I see such promise on the horizon for what we can accomplish as the Fort Thomas Independent Schools and City of Fort Thomas expand our partnership and further strengthen our offerings. We already work together so positively to provide and maintain athletic venues, including beautiful new tennis courts at Tower Park, along with playing surfaces at Winkler Field and Highland Park. We have a shared vision for student safety and work together on construction projects and sidewalk maintenance, especially as walkways to school get slippery in the winter. Where we can truly grow is by partnering with our local businesses to provide experiential learning opportunities and internships for our students, so they can explore areas of interest and apply their many skills in real-world settings. I ask for your ideas and willingness to mentor students to allow this vision to come to fruition.

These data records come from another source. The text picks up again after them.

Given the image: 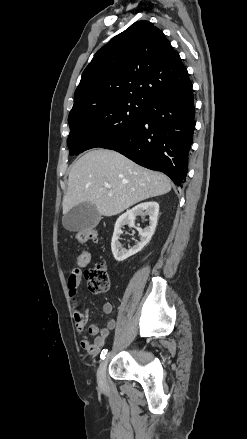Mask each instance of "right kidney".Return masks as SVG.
<instances>
[{
    "instance_id": "ca27d5eb",
    "label": "right kidney",
    "mask_w": 247,
    "mask_h": 439,
    "mask_svg": "<svg viewBox=\"0 0 247 439\" xmlns=\"http://www.w3.org/2000/svg\"><path fill=\"white\" fill-rule=\"evenodd\" d=\"M158 214L159 204L157 202L150 201L138 204L131 210H127L117 219L111 241L112 253L117 261L121 262L126 260L130 256L135 255L136 253L141 251L144 246L148 244V242L151 240L152 235L155 232ZM137 215H149V226L144 229L137 228L139 235L141 236V240L135 246H133L129 250H126L122 248L119 242L120 235L123 233L122 228L125 225H134Z\"/></svg>"
}]
</instances>
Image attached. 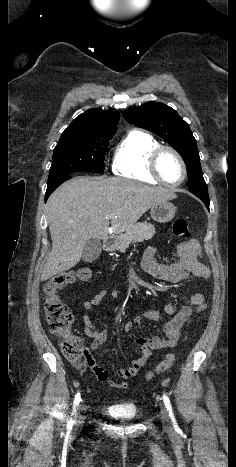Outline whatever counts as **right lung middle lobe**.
Returning a JSON list of instances; mask_svg holds the SVG:
<instances>
[{
    "label": "right lung middle lobe",
    "instance_id": "1",
    "mask_svg": "<svg viewBox=\"0 0 236 467\" xmlns=\"http://www.w3.org/2000/svg\"><path fill=\"white\" fill-rule=\"evenodd\" d=\"M114 133L63 132L54 148L48 182L82 171H104V159Z\"/></svg>",
    "mask_w": 236,
    "mask_h": 467
}]
</instances>
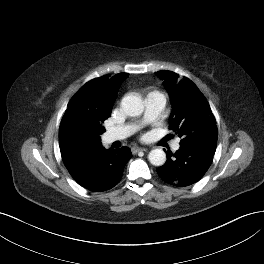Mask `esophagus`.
<instances>
[{
  "mask_svg": "<svg viewBox=\"0 0 264 264\" xmlns=\"http://www.w3.org/2000/svg\"><path fill=\"white\" fill-rule=\"evenodd\" d=\"M140 151H142V152H146V151H148V149H147V148H141V147H133V148L131 149V152H132L133 154H136V153H138V152H140Z\"/></svg>",
  "mask_w": 264,
  "mask_h": 264,
  "instance_id": "34e87169",
  "label": "esophagus"
}]
</instances>
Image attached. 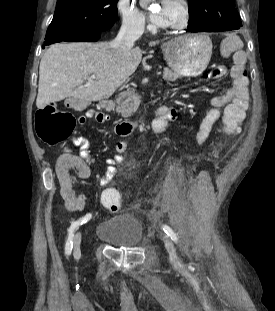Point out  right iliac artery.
I'll list each match as a JSON object with an SVG mask.
<instances>
[{
	"label": "right iliac artery",
	"instance_id": "1",
	"mask_svg": "<svg viewBox=\"0 0 275 311\" xmlns=\"http://www.w3.org/2000/svg\"><path fill=\"white\" fill-rule=\"evenodd\" d=\"M92 215L90 213L86 214L84 217L78 219L77 221L73 222L68 230V238L65 244V254L69 256L71 254L73 248V237L75 230L82 224L86 223L91 219Z\"/></svg>",
	"mask_w": 275,
	"mask_h": 311
}]
</instances>
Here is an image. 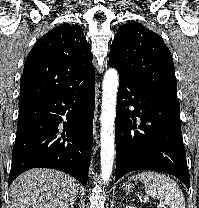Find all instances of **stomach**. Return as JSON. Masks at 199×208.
Masks as SVG:
<instances>
[{
    "instance_id": "0dacf381",
    "label": "stomach",
    "mask_w": 199,
    "mask_h": 208,
    "mask_svg": "<svg viewBox=\"0 0 199 208\" xmlns=\"http://www.w3.org/2000/svg\"><path fill=\"white\" fill-rule=\"evenodd\" d=\"M123 187H124V190H125L126 192H129V191H131V189H132V185H131L130 183L124 184Z\"/></svg>"
}]
</instances>
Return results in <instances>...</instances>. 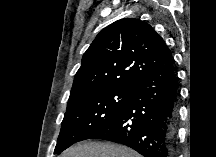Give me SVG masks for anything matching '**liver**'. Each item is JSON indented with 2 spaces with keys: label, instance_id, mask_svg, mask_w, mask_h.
<instances>
[{
  "label": "liver",
  "instance_id": "liver-1",
  "mask_svg": "<svg viewBox=\"0 0 216 157\" xmlns=\"http://www.w3.org/2000/svg\"><path fill=\"white\" fill-rule=\"evenodd\" d=\"M61 157H140V154L123 145L88 142L67 149Z\"/></svg>",
  "mask_w": 216,
  "mask_h": 157
}]
</instances>
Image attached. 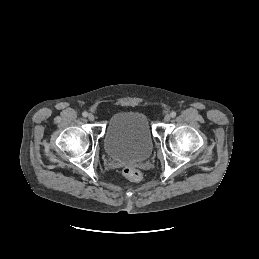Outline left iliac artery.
I'll list each match as a JSON object with an SVG mask.
<instances>
[{
  "mask_svg": "<svg viewBox=\"0 0 259 259\" xmlns=\"http://www.w3.org/2000/svg\"><path fill=\"white\" fill-rule=\"evenodd\" d=\"M170 115L174 118L176 116V112L172 111Z\"/></svg>",
  "mask_w": 259,
  "mask_h": 259,
  "instance_id": "obj_1",
  "label": "left iliac artery"
}]
</instances>
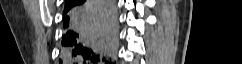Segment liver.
Wrapping results in <instances>:
<instances>
[{"label":"liver","instance_id":"1","mask_svg":"<svg viewBox=\"0 0 242 64\" xmlns=\"http://www.w3.org/2000/svg\"><path fill=\"white\" fill-rule=\"evenodd\" d=\"M86 24L99 33H103L108 29L107 25L98 17L96 11L91 13L89 19L86 21Z\"/></svg>","mask_w":242,"mask_h":64}]
</instances>
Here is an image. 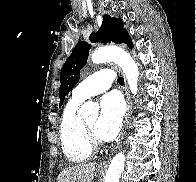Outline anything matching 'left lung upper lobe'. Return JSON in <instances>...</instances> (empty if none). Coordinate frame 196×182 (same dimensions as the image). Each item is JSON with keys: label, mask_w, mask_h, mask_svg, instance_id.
I'll list each match as a JSON object with an SVG mask.
<instances>
[{"label": "left lung upper lobe", "mask_w": 196, "mask_h": 182, "mask_svg": "<svg viewBox=\"0 0 196 182\" xmlns=\"http://www.w3.org/2000/svg\"><path fill=\"white\" fill-rule=\"evenodd\" d=\"M122 19L115 18L110 15L103 16L102 26L97 33H91V42H115L125 43L132 49L133 43L130 35L124 29ZM90 45L86 42H80L77 44L72 54L68 57L64 63L61 73L59 89L60 105L62 106L66 95L77 84L80 78V70L86 64Z\"/></svg>", "instance_id": "5c2ea615"}]
</instances>
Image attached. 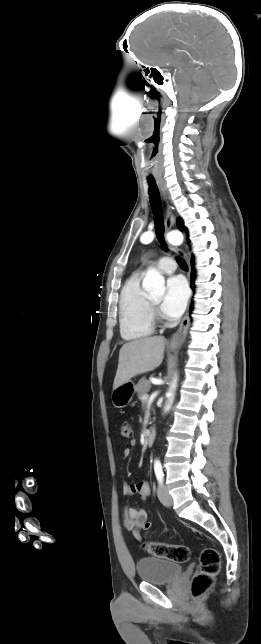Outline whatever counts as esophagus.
I'll list each match as a JSON object with an SVG mask.
<instances>
[{
	"mask_svg": "<svg viewBox=\"0 0 261 644\" xmlns=\"http://www.w3.org/2000/svg\"><path fill=\"white\" fill-rule=\"evenodd\" d=\"M159 188L161 190L162 196L164 200L166 201L167 204V215H166V220H165V231L166 233L169 232V230L172 227V209L171 206L168 203V198L166 194V190L164 188V185L162 183H159ZM173 251H175L179 256L183 257L189 266L190 269V262H189V257L188 255L180 248L178 247H173L170 246ZM188 327H189V314L188 311L186 312L185 316L183 317L181 324L178 328V330L172 335L170 339V346H180L183 344V342L186 339L187 332H188Z\"/></svg>",
	"mask_w": 261,
	"mask_h": 644,
	"instance_id": "1",
	"label": "esophagus"
}]
</instances>
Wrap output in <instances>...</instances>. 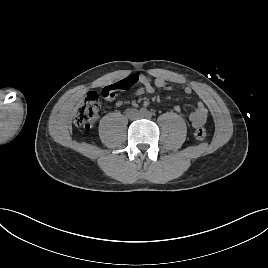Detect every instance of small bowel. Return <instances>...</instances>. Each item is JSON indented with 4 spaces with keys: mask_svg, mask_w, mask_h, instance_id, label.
Listing matches in <instances>:
<instances>
[{
    "mask_svg": "<svg viewBox=\"0 0 268 268\" xmlns=\"http://www.w3.org/2000/svg\"><path fill=\"white\" fill-rule=\"evenodd\" d=\"M126 78H132L135 80V84H140V87L136 90L135 94L137 96L143 95L145 93H154L156 90H173L174 87L170 85L165 79L161 77L151 78L142 74H133ZM125 78V79H126ZM124 80V79H123ZM122 81V80H121ZM183 92L187 95L193 93V89L190 86L183 88ZM147 104V102H145ZM122 102L118 101L117 106H121ZM175 111L179 112L180 107L176 106ZM208 110L203 102H198L196 108L191 112L189 119L193 128L202 127L207 120Z\"/></svg>",
    "mask_w": 268,
    "mask_h": 268,
    "instance_id": "obj_1",
    "label": "small bowel"
}]
</instances>
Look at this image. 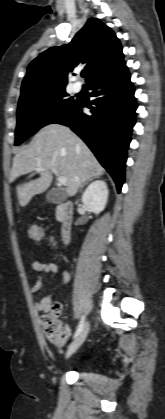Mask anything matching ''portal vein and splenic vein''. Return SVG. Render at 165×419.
I'll return each mask as SVG.
<instances>
[{"label": "portal vein and splenic vein", "mask_w": 165, "mask_h": 419, "mask_svg": "<svg viewBox=\"0 0 165 419\" xmlns=\"http://www.w3.org/2000/svg\"><path fill=\"white\" fill-rule=\"evenodd\" d=\"M36 171L37 172H40V171H42V168L41 167H37L36 168ZM52 171L58 177L59 184L60 185H65L66 182H67V179L65 177H63V176H59L58 173H57V171L54 168L52 169Z\"/></svg>", "instance_id": "1"}]
</instances>
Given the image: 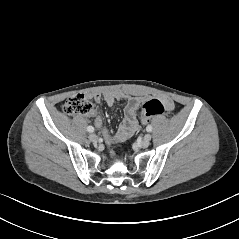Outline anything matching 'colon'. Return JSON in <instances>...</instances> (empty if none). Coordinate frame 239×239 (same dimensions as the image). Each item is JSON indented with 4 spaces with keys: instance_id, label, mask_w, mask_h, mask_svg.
<instances>
[{
    "instance_id": "5ec220e1",
    "label": "colon",
    "mask_w": 239,
    "mask_h": 239,
    "mask_svg": "<svg viewBox=\"0 0 239 239\" xmlns=\"http://www.w3.org/2000/svg\"><path fill=\"white\" fill-rule=\"evenodd\" d=\"M63 110L68 115H88L93 112L94 106L90 99L83 94H76L70 96L64 106ZM165 113L164 104L152 99L143 104L140 110V116L144 123L148 122L152 117L159 116Z\"/></svg>"
}]
</instances>
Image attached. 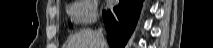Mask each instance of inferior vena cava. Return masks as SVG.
I'll use <instances>...</instances> for the list:
<instances>
[{"mask_svg":"<svg viewBox=\"0 0 213 48\" xmlns=\"http://www.w3.org/2000/svg\"><path fill=\"white\" fill-rule=\"evenodd\" d=\"M97 39H98L99 44L101 45L100 46L101 48H104L105 45H107L106 41L104 39L103 29L102 28L98 29V31H97Z\"/></svg>","mask_w":213,"mask_h":48,"instance_id":"inferior-vena-cava-1","label":"inferior vena cava"}]
</instances>
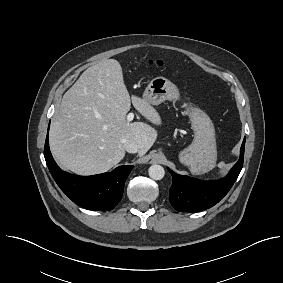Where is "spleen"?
<instances>
[{
    "label": "spleen",
    "mask_w": 283,
    "mask_h": 283,
    "mask_svg": "<svg viewBox=\"0 0 283 283\" xmlns=\"http://www.w3.org/2000/svg\"><path fill=\"white\" fill-rule=\"evenodd\" d=\"M220 168H222V167H224V163L223 162H221V163H219V165H218ZM215 167V163L214 164H212V165H210V167L205 171V172H207V171H209V170H211V169H213Z\"/></svg>",
    "instance_id": "spleen-1"
}]
</instances>
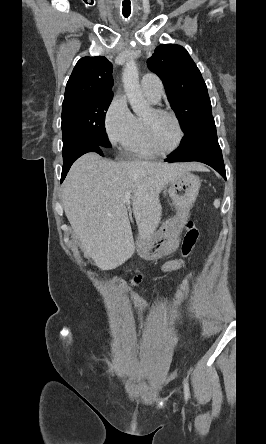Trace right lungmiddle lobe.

I spoke at the FTBA meeting about how grateful I am that our District has the resources to offer 1:1 personalized technology for students. However, I believe we have experienced some of our best moments as a community this year when we temporarily turned our computers off, backed away from our keyboards, silenced our phones and have taken part in “Community Conversations” in-person at four of our five schools. I pledge to be an accessible and transparent superintendent with an open-door policy, and I embrace the opportunity to venture into our buildings to listen to anything on your mind and engage in open dialogue.
It has been an overwhelmingly positive experience. Since the start of the pandemic, the road we have traveled together has been filled with successes and setbacks, triumphs and adversity, and the concerns have generated all kinds of opinions and some disagreements, and that’s okay with me. Our thorough discussion has been conducted respectfully, which is all I ask. “Community Conversations” have revealed that, by doing this kind of communication face to face, we see that our community consists of well-intentioned adults that have a shared vision of doing what’s best for our students. I invite you to our last event at Johnson Elementary School on Tuesday, November 16, at 6:00pm.
At our most recent stop in the “Community Conversations” series at Moyer, our principal, Dr. Dawn Laber, said something very meaningful to all of us. Dr. Laber pointed out that she wishes all of our parents could see the beautiful artwork that our students make that adorns the school walls, emblems of the positivity that radiates through the classrooms and hallways. What I hear in Dr. Laber’s comments is gratitude. During this holiday season, I, too, am grateful. For the artwork at Moyer, for every member of our school community, and for the privilege of serving as superintendent. We are doing great. Let’s keep going, and let’s keep being grateful, during the holiday season and beyond.